Best of Adversarial ML Week 26 – Data Poisoning Won’t Save You From Facial Recognition

Adversarial ML admin July 6, 2021 203

The Adversa team makes for you a weekly selection of the best research in the field of artificial intelligence security

Data Poisoning Won’t Save You From Facial Recognition

Facial recognition systems can be considered a threat to individual privacy. You ask why? Various companies can collect your pictures, train facial recognition systems, and make them publicly available. All the pictures they get would provide data of each individual and let them use it for their own purposes.

Data poisoning is an effective attack against machine learning. It involves polluting a machine learning model’s training data. Besides, it is proposed as a compelling defense against facial recognition models, which were trained on Web-scraped images.

This paper in the field of poisoning attacks demonstrates that it’s not so effective to perturb your social profile images with different adversarial noises to avoid face recognition systems in the future. In other words, this strategy provides a false sense of security.

Researchers Evani Radiya-Dixit and Florian Tramèr evaluate Fawkes and LowKey, the two systems for poisoning attacks against facial recognition. With this, they demonstrate how an “oblivious” model trainer can wait for further developments in computer vision to negate the protection of existing pictures. Thus, an adversary can train a robust model that resists the perturbations and detect poisoned pictures, which have been uploaded online.
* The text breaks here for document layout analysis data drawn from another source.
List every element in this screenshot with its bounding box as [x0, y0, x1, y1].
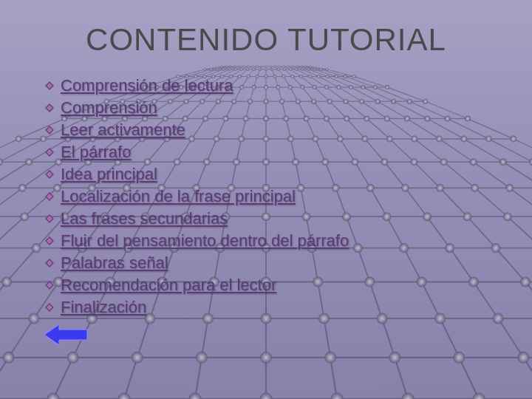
list-item: Palabras señal	[44, 253, 502, 273]
svg-point-840	[260, 393, 273, 400]
toc-link[interactable]: Idea principal	[61, 165, 157, 184]
toc-link[interactable]: Localización de la frase principal	[61, 187, 296, 206]
svg-point-841	[331, 393, 344, 400]
diamond-bullet-icon	[44, 169, 55, 180]
toc-link[interactable]: El párrafo	[61, 143, 131, 162]
svg-marker-867	[44, 324, 87, 345]
list-item: El párrafo	[44, 143, 502, 162]
toc-link[interactable]: Recomendación para el lector	[61, 276, 276, 295]
list-item: Leer activamente	[44, 120, 502, 140]
list-item: Recomendación para el lector	[44, 276, 502, 295]
list-item: Localización de la frase principal	[44, 187, 502, 206]
svg-point-842	[402, 393, 415, 400]
toc-link[interactable]: Comprensión	[61, 98, 157, 117]
diamond-bullet-icon	[44, 280, 55, 290]
list-item: Comprensión de lectura	[44, 76, 502, 95]
list-item: Las frases secundarias	[44, 209, 502, 228]
toc-link[interactable]: Comprensión de lectura	[61, 76, 233, 95]
diamond-bullet-icon	[44, 258, 55, 268]
toc-link[interactable]: Palabras señal	[61, 253, 168, 273]
toc-link[interactable]: Las frases secundarias	[61, 209, 228, 228]
list-item: Comprensión	[44, 98, 502, 117]
list-item: Finalización	[44, 298, 502, 317]
toc-list: Comprensión de lecturaComprensiónLeer ac…	[30, 76, 502, 317]
diamond-bullet-icon	[44, 191, 55, 202]
toc-link[interactable]: Leer activamente	[61, 120, 185, 140]
diamond-bullet-icon	[44, 236, 55, 246]
page-title: CONTENIDO TUTORIAL	[30, 22, 502, 58]
diamond-bullet-icon	[44, 81, 55, 91]
svg-point-838	[118, 393, 131, 400]
toc-link[interactable]: Fluir del pensamiento dentro del párrafo	[61, 231, 349, 250]
svg-point-839	[189, 393, 202, 400]
svg-point-843	[473, 393, 485, 400]
diamond-bullet-icon	[44, 302, 55, 313]
diamond-bullet-icon	[44, 214, 55, 224]
svg-point-837	[47, 393, 60, 400]
diamond-bullet-icon	[44, 103, 55, 113]
list-item: Fluir del pensamiento dentro del párrafo	[44, 231, 502, 250]
diamond-bullet-icon	[44, 125, 55, 135]
diamond-bullet-icon	[44, 147, 55, 157]
toc-link[interactable]: Finalización	[61, 298, 146, 317]
list-item: Idea principal	[44, 165, 502, 184]
back-arrow-button[interactable]	[44, 324, 89, 345]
The researchers have every reason to believe that facial recognition poisoning will not admit an ‘arms race’ between attackers and defenders. Once perturbed pictures are scraped, the attack cannot be changed so any future successful defense irrevocably undermines users’ privacy.

Improving Transferability of Adversarial Patches on Face Recognition with Generative Models

Deep face recognition models are used for identity authentication in payment, public access, face unlock on smartphones, and other vital applications. Face recognition is facilitated and significantly improved by deep convolutional neural networks (CNNs) because of their best performance. But deep CNNs are shown to be vulnerable to adversarial examples at test time.

In the paper, researchers evaluate the robustness of face recognition models. For that, they apply adversarial patches built on transferability, where the attacker has limited accessibility to the target models.

At the initial stage, they extend the attack techniques but observe that the transferability is sensitive to initialization and worsens when the perturbation magnitude is large. Further, the researchers suggest regularizing the adversarial patches on the low dimensional data manifold, which is represented by generative models pre-trained on human pictures. They show that the gaps between the responses of substitute models and the target models dramatically decrease, exhibiting a better transferability.

These works demonstrate that adversarial patches are physically realizable and stealthy. Using the adversarial patches in the physical world, the attacker can fool a recognition model without accessing the digital input to it, making them an emerging threat to deep learning applications.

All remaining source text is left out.